Department of Computing, Cork Institute of Technology, Cork, Ireland.
NSilico Life Sciences Ltd., Cork, Ireland.
Gigascience. 2018 Apr 1;7(4). doi: 10.1093/gigascience/giy036.
Bioinformatic research is increasingly dependent on large-scale datasets, accessed either from private or public repositories. An example of a public repository is National Center for Biotechnology Information's (NCBI's) Reference Sequence (RefSeq). These repositories must decide in what form to make their data available. Unstructured data can be put to almost any use but are limited in how access to them can be scaled. Highly structured data offer improved performance for specific algorithms but limit the wider usefulness of the data. We present an alternative: lightly structured data stored in Apache Kafka in a way that is amenable to parallel access and streamed processing, including subsequent transformations into more highly structured representations. We contend that this approach could provide a flexible and powerful nexus of bioinformatic data, bridging the gap between low structure on one hand, and high performance and scale on the other. To demonstrate this, we present a proof-of-concept version of NCBI's RefSeq database using this technology. We measure the performance and scalability characteristics of this alternative with respect to flat files.

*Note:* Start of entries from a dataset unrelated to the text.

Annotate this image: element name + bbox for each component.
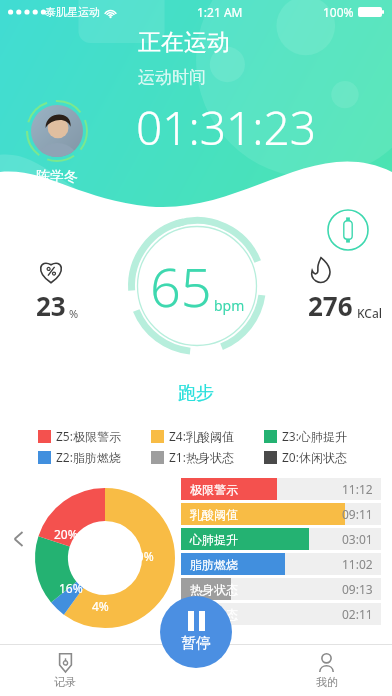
- staticText: 100%: [323, 4, 354, 20]
- staticText: 乳酸阈值: [190, 507, 238, 522]
- button[interactable]: 热身状态: [181, 578, 381, 600]
- staticText: 休闲状态: [190, 607, 238, 622]
- button[interactable]: 极限警示: [181, 478, 381, 500]
- staticText: 泰肌星运动: [45, 5, 100, 19]
- button[interactable]: Z2:脂肪燃烧: [38, 449, 151, 465]
- button[interactable]: 脂肪燃烧: [181, 553, 381, 575]
- staticText: 热身状态: [190, 582, 238, 597]
- staticText: 运动时间: [138, 67, 206, 88]
- staticText: 我的: [316, 675, 338, 689]
- staticText: 276: [308, 288, 353, 323]
- staticText: 陈学冬: [36, 168, 78, 186]
- staticText: 暂停: [181, 634, 211, 653]
- staticText: 02:11: [342, 606, 373, 622]
- staticText: 11:12: [342, 481, 373, 497]
- button[interactable]: Z0:休闲状态: [264, 449, 377, 465]
- staticText: 03:01: [342, 531, 373, 547]
- staticText: 脂肪燃烧: [190, 557, 238, 572]
- button[interactable]: 休闲状态: [181, 603, 381, 625]
- staticText: 1:21 AM: [197, 4, 243, 20]
- staticText: Z4:乳酸阈值: [169, 428, 234, 444]
- staticText: Z2:脂肪燃烧: [56, 449, 121, 465]
- staticText: 跑步: [178, 382, 214, 405]
- button[interactable]: Device: [327, 209, 369, 251]
- button[interactable]: Z1:热身状态: [151, 449, 264, 465]
- button[interactable]: Z4:乳酸阈值: [151, 428, 264, 444]
- staticText: 心肺提升: [190, 532, 238, 547]
- button[interactable]: 心肺提升: [181, 528, 381, 550]
- button[interactable]: Previous: [8, 528, 30, 550]
- staticText: 正在运动: [138, 28, 230, 57]
- staticText: %: [69, 306, 79, 321]
- button[interactable]: 暂停: [160, 596, 232, 668]
- staticText: 01:31:23: [136, 96, 317, 159]
- staticText: 16%: [59, 580, 83, 596]
- button[interactable]: 我的: [261, 648, 392, 693]
- staticText: 20%: [54, 526, 78, 542]
- staticText: 23: [36, 288, 66, 323]
- staticText: 4%: [92, 598, 109, 614]
- staticText: Z3:心肺提升: [282, 428, 347, 444]
- staticText: 记录: [54, 675, 76, 689]
- staticText: Z1:热身状态: [169, 449, 234, 465]
- button[interactable]: 乳酸阈值: [181, 503, 381, 525]
- button[interactable]: Z3:心肺提升: [264, 428, 377, 444]
- button[interactable]: Z5:极限警示: [38, 428, 151, 444]
- staticText: Z5:极限警示: [56, 428, 121, 444]
- button[interactable]: 记录: [0, 648, 130, 693]
- staticText: KCal: [357, 305, 383, 321]
- staticText: 11:02: [342, 556, 373, 572]
- staticText: 极限警示: [190, 482, 238, 497]
- staticText: bpm: [214, 296, 245, 315]
- staticText: 09:13: [342, 581, 373, 597]
- staticText: 09:11: [342, 506, 373, 522]
- staticText: 60%: [130, 548, 154, 564]
- staticText: 65: [150, 249, 212, 323]
- staticText: Z0:休闲状态: [282, 449, 347, 465]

The proof of concept scales almost linearly as more compute nodes are added, outperforming the standard approach using files.
Apache Kafka merits consideration as a fast and more scalable but general-purpose way to store and retrieve bioinformatic data, for public, centralized reference datasets such as RefSeq and for private clinical and experimental data.
生物信息学研究越来越依赖于大规模数据集,可以从私人或公共存储库中获取。公共存储库的一个例子是国家生物技术信息中心(NCBI)的参考序列(RefSeq)。这些存储库必须决定以何种形式提供其数据。非结构化数据几乎可以用于任何用途,但在访问方式上存在限制。高度结构化的数据为特定算法提供了更好的性能,但限制了数据的更广泛用途。我们提出了一种替代方案:以可并行访问和流处理的方式存储在 Apache Kafka 中的轻度结构化数据,包括随后转换为更高度结构化的表示形式。我们认为,这种方法可以提供一个灵活而强大的生物信息学数据枢纽,弥合低结构与高性能和大规模之间的差距。为了证明这一点,我们使用这种技术展示了 NCBI 的 RefSeq 数据库的概念验证版本。我们针对平面文件测量了这种替代方案的性能和可伸缩性特征。
随着添加更多计算节点,该概念验证几乎呈线性扩展,性能优于使用文件的标准方法。
Apache Kafka 值得考虑作为一种快速且更具可伸缩性但用途广泛的方法,用于存储和检索生物信息学数据,适用于公共的、集中式参考数据集,如 RefSeq,以及私人的临床和实验数据。